If you are like most of us, you ask yourself that question off and on for . . . oh let’s say once a week, right? The question I am referring to is: am I strategic?
You see, when we think about being strategic we think we have to speak in business language. A language that, no matter our education or life experiences, can be intimidating. Whether you have an MBA or you have been responsible for a billion-dollar business, when it comes to running your own business, the stakes are different.
When all of it is yours, the business, the results, and the responsibility, the villain wants to tell us we can’t do it. In those moments, our education and experience start to leave us.

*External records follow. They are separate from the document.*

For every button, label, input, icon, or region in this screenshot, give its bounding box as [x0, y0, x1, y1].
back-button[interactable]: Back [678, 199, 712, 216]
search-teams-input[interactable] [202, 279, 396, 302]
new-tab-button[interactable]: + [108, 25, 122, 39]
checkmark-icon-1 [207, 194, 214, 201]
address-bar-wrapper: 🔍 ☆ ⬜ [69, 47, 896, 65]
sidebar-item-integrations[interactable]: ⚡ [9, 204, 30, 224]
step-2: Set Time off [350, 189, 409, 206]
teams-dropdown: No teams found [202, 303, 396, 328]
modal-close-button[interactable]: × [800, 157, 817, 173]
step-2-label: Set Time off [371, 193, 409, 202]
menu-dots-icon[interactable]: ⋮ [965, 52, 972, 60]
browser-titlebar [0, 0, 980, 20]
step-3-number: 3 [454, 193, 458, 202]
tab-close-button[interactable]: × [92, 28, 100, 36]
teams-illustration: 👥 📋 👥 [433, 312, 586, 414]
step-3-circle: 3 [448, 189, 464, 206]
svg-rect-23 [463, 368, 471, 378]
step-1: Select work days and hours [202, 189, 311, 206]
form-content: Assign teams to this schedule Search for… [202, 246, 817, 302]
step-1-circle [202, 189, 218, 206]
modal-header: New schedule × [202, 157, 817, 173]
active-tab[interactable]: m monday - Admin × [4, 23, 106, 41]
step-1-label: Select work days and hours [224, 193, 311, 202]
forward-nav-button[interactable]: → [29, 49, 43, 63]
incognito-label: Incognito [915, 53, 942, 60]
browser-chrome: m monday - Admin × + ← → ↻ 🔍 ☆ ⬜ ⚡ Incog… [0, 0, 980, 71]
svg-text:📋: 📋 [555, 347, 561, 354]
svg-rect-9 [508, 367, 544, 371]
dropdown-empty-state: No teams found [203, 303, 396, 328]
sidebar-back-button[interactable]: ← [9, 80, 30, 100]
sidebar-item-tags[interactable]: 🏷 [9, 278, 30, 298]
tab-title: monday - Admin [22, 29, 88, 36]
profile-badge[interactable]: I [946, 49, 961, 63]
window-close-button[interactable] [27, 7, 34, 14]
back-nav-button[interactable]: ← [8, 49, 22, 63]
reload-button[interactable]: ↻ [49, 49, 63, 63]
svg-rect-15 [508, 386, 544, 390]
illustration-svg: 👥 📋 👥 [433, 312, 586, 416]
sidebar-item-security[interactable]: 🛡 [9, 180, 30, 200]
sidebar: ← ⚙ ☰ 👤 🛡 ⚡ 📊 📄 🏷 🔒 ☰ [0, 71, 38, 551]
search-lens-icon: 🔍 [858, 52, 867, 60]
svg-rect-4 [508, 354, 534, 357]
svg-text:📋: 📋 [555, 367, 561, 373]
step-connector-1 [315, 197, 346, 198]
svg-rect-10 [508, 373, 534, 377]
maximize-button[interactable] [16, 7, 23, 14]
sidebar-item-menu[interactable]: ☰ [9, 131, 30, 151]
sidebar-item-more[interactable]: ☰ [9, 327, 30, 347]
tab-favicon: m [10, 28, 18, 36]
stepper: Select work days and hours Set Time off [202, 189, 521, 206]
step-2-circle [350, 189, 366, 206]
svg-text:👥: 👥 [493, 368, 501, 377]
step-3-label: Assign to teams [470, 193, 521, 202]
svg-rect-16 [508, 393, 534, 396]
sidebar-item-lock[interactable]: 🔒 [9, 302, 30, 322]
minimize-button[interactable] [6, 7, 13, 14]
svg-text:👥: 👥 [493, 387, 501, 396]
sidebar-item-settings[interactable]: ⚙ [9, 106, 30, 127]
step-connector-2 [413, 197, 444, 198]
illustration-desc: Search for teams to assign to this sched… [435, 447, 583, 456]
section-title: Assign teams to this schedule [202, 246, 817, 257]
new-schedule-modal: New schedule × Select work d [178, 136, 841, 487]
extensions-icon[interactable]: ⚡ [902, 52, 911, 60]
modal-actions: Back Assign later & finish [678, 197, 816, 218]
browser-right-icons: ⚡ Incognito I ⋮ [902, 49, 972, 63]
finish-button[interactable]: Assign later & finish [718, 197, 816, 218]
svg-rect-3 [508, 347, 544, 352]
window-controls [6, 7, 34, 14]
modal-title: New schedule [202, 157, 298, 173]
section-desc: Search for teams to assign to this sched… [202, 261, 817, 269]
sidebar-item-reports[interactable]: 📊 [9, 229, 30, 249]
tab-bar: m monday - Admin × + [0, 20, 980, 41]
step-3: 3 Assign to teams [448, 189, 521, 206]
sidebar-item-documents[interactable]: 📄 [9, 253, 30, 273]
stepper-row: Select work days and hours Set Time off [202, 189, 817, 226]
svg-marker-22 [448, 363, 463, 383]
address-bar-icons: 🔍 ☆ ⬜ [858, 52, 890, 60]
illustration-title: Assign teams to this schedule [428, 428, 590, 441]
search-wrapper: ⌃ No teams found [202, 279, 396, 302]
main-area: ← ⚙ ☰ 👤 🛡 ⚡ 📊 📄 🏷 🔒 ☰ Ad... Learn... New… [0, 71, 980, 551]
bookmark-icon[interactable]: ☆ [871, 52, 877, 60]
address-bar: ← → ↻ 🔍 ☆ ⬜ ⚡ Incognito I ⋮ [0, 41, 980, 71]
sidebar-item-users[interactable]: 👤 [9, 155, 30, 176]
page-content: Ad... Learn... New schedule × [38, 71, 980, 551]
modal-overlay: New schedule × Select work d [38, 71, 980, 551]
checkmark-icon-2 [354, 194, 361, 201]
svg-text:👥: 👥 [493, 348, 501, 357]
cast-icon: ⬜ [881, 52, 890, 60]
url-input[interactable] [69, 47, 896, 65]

So instead of worrying about the right words, terms, or phrases, look at creating your strategy like fighting a battle. Yes, that’s right. I’m a huge history fan, WWII is my favorite period, and I enjoy learning about battles, missions, and the overall war.
So for me, instead of getting stressed out about “creating a strategy” that fits the ideal definition in my mind, I just look at it as a battle.
–What town am I trying to liberate and take control over? (What is my focus, what am I trying to accomplish in my business?)
–Who am I trying to help? (Who is my customer and what do they need?)
–What tools do I need to have in order to win? (What products or services do I need to create?)
–What does victory look like? (What are my goals and measures to define business success?)
And then ultimately, I have to take action. I can’t wait for the perfect time, the perfect day, or the stars to align. Just like in any war, it started on a day that was planned. One side picked a date and said, “This is when we will attack.” So pick your date. When will you launch your strategy?
Train/prepare your teams. Get them ready. Get your tools ready. Prepare for your “battle,” and then execute.
Just like any battle, it won’t be perfect. You will learn things along the way that will help you win in the long run, if you are observant enough and if you allow yourself to adjust based on those learnings.
So you see, when you view it as a battle instead of a “business strategy,” you are strategic. You can be strategic. Just get out of your own head and tell the villain to be quiet. You’ve got this!